Sprouted Onion, viewed through Macro lens hand-held in front of camera lens. Narrow depth-of-field combined with slight chromatic aberration and vignetting combine to give a "watery" feel.
Chamomile Flower. Macro lens hand-held in front of camera lens gives extremely tight depth-of-field and a natural softness, giving full attention to the flower.
African Violets, with chromatic aberration. Shot with a +10 diopter spherical macro lens hand-held in front of telephoto lens. The extreme curvature of the macro lens introduces chromatic aberration, where light of different wavelengths focuses to different focal lengths, causing the haloing of the purples. In addition, a prismatic effect causes the blue fringing at the petal edges. A red fringing is also present, but is harder to discern against the purple petals.

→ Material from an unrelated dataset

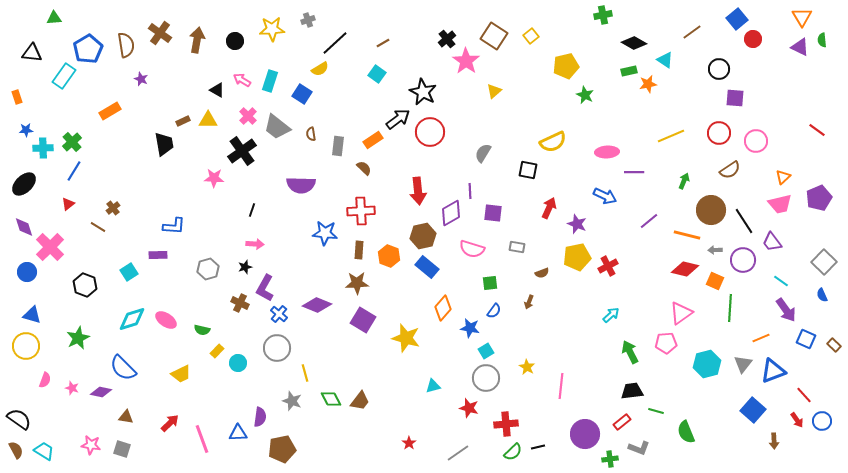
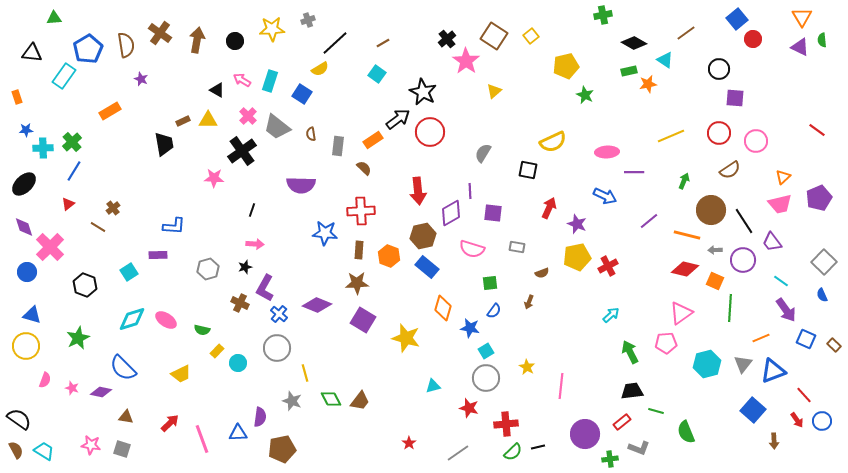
brown line at (692, 32): moved 6 px left, 1 px down
orange diamond at (443, 308): rotated 25 degrees counterclockwise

All photos by Christopher Sanborn. All are are through-the-lens images; no photoshopping or retouching. Shot with Nikon D7000 camera body with Nikon DX Nikkor 18-105mm telephoto lens. Photos licensed under Creative Commons: Attribution. Free to use, but please attribute to original author (me).
Try shooting with your main camera lens reversed, so that the back element is facing your subject. You can do this with two hands but they also make special reversal rings for this purpose. Looking on ebay you can get them cheap, under $10. Most of my macros were taken with reversed 35mm and 50mm lenses. The less focal length, the higher the magnification. If you don't have one already, look into getting a 50mm f1.8 lens. They are very affordable, can make decent reversed macro lenses, and on the DX format are good portrait lenses as well.
Wow that's a really fascinating idea. I'd never heard of doing that before. Thanks for the tip!